Tout commence en septembre 1961, lorsque le couple, accompagné de ses 4 enfants, débarque à Kikwit, au cœur du Congo. Le pays est alors en plein bouleversement, quelques mois seulement après l’assassinat du Premier ministre Patrice Emery Lumumba, dont la disparition tragique a secoué la jeune République.
La première année s’écoule dans un relatif calme. Mais bientôt, la rébellion gagne le Kwilu, sous l’impulsion de Pierre Mulele, ancien ministre de l’Éducation et disciple fervent de Lumumba. Intellectuel rigoureux, Mulele voulait prolonger le combat politique de son mentor, mais son mouvement sombrera dans une guerre rurale d’une extrême violence.
C’est dans ce contexte incertain que Josiane, infirmière et engagée de longue date à la Croix-Rouge, décide de poursuivre son œuvre humanitaire. Soutenue par son mari, elle fonde un centre de la Croix-Rouge à Kikwit, avec l’appui de « Léopoldville », l’actuelle Kinshasa. Des jeunes volontaires venus de la capitale s’installent sous deux tentes, dans le jardin de voisins belges récemment rentrés dans leur pays.

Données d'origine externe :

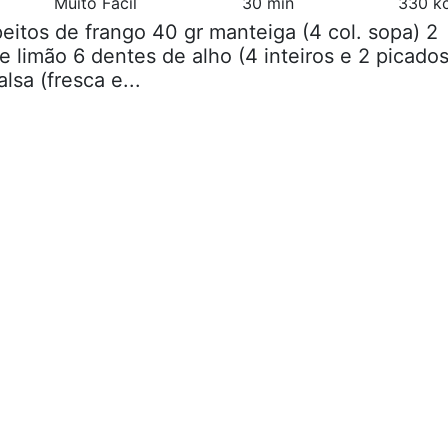
Muito Fácil
30 min
330 kc
peitos de frango 40 gr manteiga (4 col. sopa) 2
e limão 6 dentes de alho (4 inteiros e 2 picados
lsa (fresca e...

De Kikwit à Fort-Lamy, le couple de bâtisseurs au cœur des tourments africains des années 60
Sur le terrain, Josiane Gabel incarne l’humanité dans sa plus noble expression : elle soigne sans distinction les blessés, qu’ils soient rebelles ou soldats, et veille à donner une sépulture digne aux victimes des combats. « Il fallait empêcher les épidémies », se souvient-elle. Armée de chaux et de courage, elle parcourt les villages meurtris, souvent épaulée par Charles, toujours à ses côtés.
Mais l’escalade de la violence finit par contraindre le couple à quitter le Congo. Leurs cinq enfants, parmi lesquels un jeune Congolais qu’ils avaient accueilli comme leur propre fils, sont envoyés en France, tandis qu’eux poursuivent leur mission ailleurs.

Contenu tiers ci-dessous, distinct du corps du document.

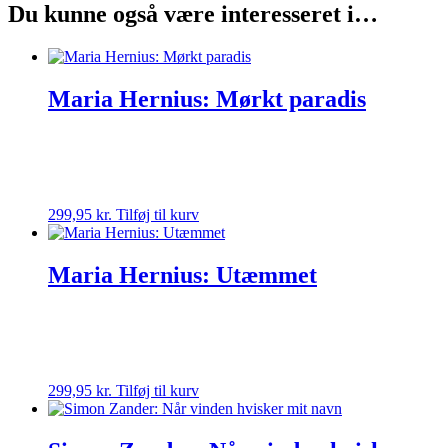
Du kunne også være interesseret i…
Maria Hernius: Mørkt paradis
299,95
kr.
Tilføj til kurv
Maria Hernius: Utæmmet
299,95
kr.
Tilføj til kurv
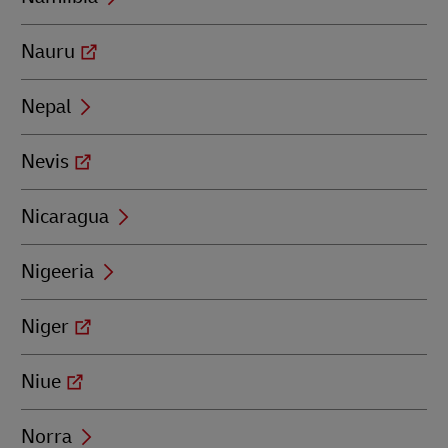
Nauru
Nepal
Nevis
Nicaragua
Nigeeria
Niger
Niue
Norra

De Kikwit à Fort-Lamy : une nouvelle aventure au Tchad

Leur engagement se prolonge alors au Tchad, où Josiane fonde la première Croix-Rouge nationale. Elle y forme des jeunes volontaires, les initiant aux valeurs de neutralité et de service. Pendant ce temps, Charles, directeur du collège protestant de Fort-Lamy (aujourd’hui N’Djamena), développe avec passion un projet éducatif ambitieux : un lycée complet, jusqu’à la terminale.
Lorsque le coup d’État de 1975 renverse le président François Tombalbaye, le couple traverse une fois encore une période périlleuse. Fidèles à leurs convictions, ils continuent d’aider, de soigner, d’éduquer.
« Si les circonstances ne nous avaient pas obligés à rentrer en Europe, Charles aurait sans doute créé une université », confie aujourd’hui Josiane avec un sourire empreint de nostalgie.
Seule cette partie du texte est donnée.